Performance

PERFORMANCE

We analyzed our performance by comparing four pairs of algorithms. The first comparison was between the serial and GPU realizations of the householder QR algorithm. From the second comparison, we studied the speedup brought by TSQR. We implemented the binary tree (i.e. the TS part) by MPI, altering the methods to compute the QR for each local block. Numpy QR was tested at first, followed by our self-implemented serial QR. The CUDA QR was the last.

Due to the limit of the Harvard resonance cluster, we were not able to load the CULA module for a further performance comparison, which could be interesting as we would like to see if we can replicate the result in [1].

1. Householder QR: CUDA vs Serial

As documented in Application, a matrix with entry number larger than or equal to 8192 * 100 will not be able to be processed due to the memory limit of GPU C2070. Here we chose the column number of 50 and increase the row size from 128 to 4096.

The CUDA QR enjoys a growth of speedup as the matrix size increases. For the largest matrix below with size 4096 * 50, we observe a speedup of 18×.

2. TSQR: MPI + Numpy vs Numpy

From this part, we analyze the speedup and efficiency under distributed-memory computing environment.

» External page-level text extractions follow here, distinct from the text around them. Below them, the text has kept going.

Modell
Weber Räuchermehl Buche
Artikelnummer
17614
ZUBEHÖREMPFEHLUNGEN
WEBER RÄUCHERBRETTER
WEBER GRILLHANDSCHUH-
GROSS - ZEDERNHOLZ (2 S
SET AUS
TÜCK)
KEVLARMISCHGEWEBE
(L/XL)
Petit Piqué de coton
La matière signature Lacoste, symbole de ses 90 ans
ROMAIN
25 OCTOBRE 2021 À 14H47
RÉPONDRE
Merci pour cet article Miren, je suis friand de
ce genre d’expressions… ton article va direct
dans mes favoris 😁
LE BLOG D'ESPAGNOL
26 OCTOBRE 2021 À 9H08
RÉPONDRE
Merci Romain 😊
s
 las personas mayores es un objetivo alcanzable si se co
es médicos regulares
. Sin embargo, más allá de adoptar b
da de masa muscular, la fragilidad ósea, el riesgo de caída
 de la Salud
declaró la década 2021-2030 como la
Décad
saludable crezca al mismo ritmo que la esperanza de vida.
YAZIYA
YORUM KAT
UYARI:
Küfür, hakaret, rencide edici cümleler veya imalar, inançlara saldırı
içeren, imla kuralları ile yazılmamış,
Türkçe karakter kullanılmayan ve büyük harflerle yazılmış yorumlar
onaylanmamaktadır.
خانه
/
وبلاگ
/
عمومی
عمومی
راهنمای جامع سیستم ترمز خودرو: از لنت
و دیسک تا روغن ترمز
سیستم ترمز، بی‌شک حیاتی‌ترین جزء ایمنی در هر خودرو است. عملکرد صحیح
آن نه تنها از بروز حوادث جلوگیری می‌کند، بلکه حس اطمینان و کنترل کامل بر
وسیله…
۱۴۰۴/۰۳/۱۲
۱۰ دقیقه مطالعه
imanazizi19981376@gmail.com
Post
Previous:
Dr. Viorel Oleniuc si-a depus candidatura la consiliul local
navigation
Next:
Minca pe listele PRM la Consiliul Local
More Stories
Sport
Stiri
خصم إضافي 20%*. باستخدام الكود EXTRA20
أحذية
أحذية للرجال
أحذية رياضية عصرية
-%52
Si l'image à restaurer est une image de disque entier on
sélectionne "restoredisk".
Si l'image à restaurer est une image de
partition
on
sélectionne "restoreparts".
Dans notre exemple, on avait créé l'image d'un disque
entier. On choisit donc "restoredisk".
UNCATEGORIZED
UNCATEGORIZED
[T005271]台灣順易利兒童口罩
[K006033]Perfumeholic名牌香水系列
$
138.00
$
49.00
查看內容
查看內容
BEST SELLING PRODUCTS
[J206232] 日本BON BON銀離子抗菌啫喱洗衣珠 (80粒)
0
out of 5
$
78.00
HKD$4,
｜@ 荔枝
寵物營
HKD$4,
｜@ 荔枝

Firstly we compare the performance of serial Numpy QR and MPI Numpy QR.

Keeping the work load per node constant, we test if the TSQR algorithm with Numpy QR is weak-scaling. Fixing the column number again, we tried different number of rows per node with P increasing from 2 to 8. The efficiency can be checked by the bar heights below. Disappointingly, there is no weak scaling for TSQR with Numpy.

3. TSQR: MPI + Serial vs Serial

We then test the performance of TSQR with our self-implemented householder QR in Part 1. Gray figures in the chart below indicates a non-Tall-Skinny matrix, which will be rejected by the program.

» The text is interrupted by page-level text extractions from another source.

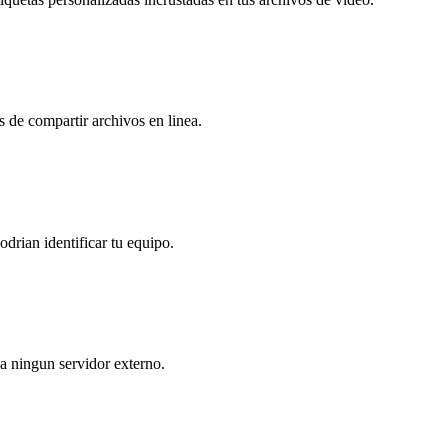
 de compartir archivos en linea.
rian identificar tu equipo.
a ningun servidor externo.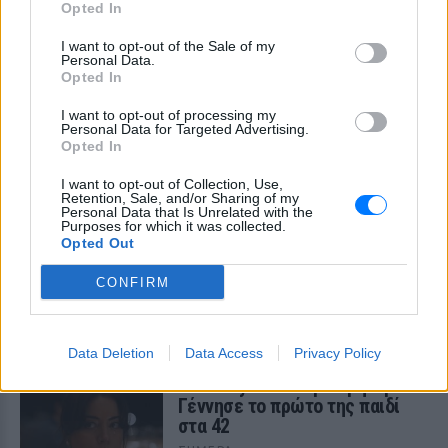
Opted In
συνάδελφο που έφυγε από τη ζωή σε
ηλικία 74 ετών, θυμούμενη τη συνεργασία
τους στη μεγάλη οθόνη.
I want to opt-out of the Sale of my
Personal Data.
Opted In
I want to opt-out of processing my
Personal Data for Targeted Advertising.
Opted In
I want to opt-out of Collection, Use,
Retention, Sale, and/or Sharing of my
Personal Data that Is Unrelated with the
Purposes for which it was collected.
Η Αγγελική Ηλιάδη ποζάρει με κίτρινο μπικίνι
Opted Out
πάνω σε σκάφος ‑ Δείτε τις φωτογραφίες
που «έριξαν» το Instagram
CONFIRM
Τι ανέβασε η τραγουδίστρια στο Instagram από την
εξόρμησή της στη θάλασσα
ΣΉΜΕΡΑ
Data Deletion
Data Access
Privacy Policy
Η Aubrey Plaza έγινε μητέρα ‑
Γέννησε το πρώτο της παιδί
στα 42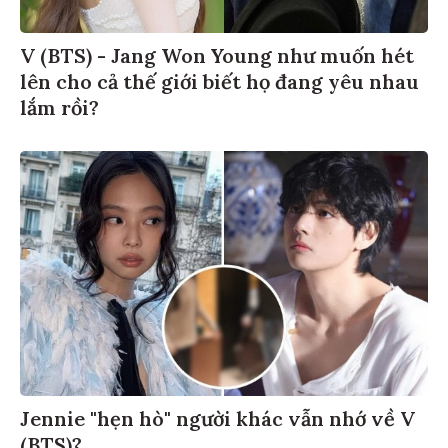
V (BTS) - Jang Won Young như muốn hét
lên cho cả thế giới biết họ đang yêu nhau
lắm rồi?
Jennie "hẹn hò" người khác vẫn nhớ về V
(BTS)?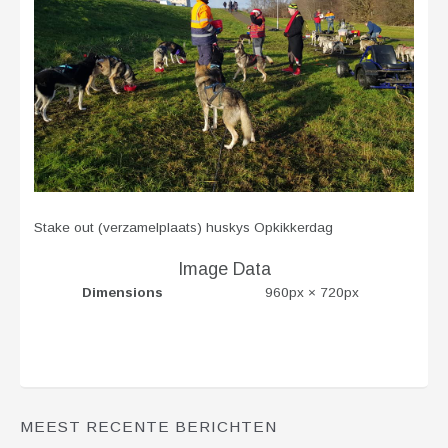
Stake out (verzamelplaats) huskys Opkikkerdag
Image Data
Dimensions
960px × 720px
MEEST RECENTE BERICHTEN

When analyzing efficiency in the same fashion as Part 2, we observed bizarre results. When taking a closer look into the design of TSQR algorithm, we found that the actual work load for TSQR is actually much lower compared to a serial QR thanks to the reduction. For example, when P processors and A is a m*n matrix with m > n, a serial QR needs to compute QR decomposition with O(m^3) complexity. However, a TSQR decomposes A into P (m/P) * n blocks, each with only O( (m/P) ^ 3) = O (m^3 / P^3) complexity, thus significantly reduces the work load.

The above reasoning can explain why we got efficiency far more than 1 - the way of efficiency calculation should be modified in analyzing TSQR algorithm. To conduct a fair comparison, one needs to work out the relationship between matrix size and the actual work load. Then choose the serial matrix size based on the latter. Due to time limit, we will leave this as a part of our future work.

4. TSQR: MPI + CUDA vs CUDA

For MPI with CUDA QR, we can only use P = 2 as there are only two GPUs per node on the resonance cluster. It is a regret that we cannot do weak scaling due to this limit.

Again, we gain further speedup with matrix size increasing. For a matrix with size 4096 * 50, the figure is 3.9×. Together with the speedup we gained from using CUDA QR versus serial QR, our program enjoys a total speed up of 64×.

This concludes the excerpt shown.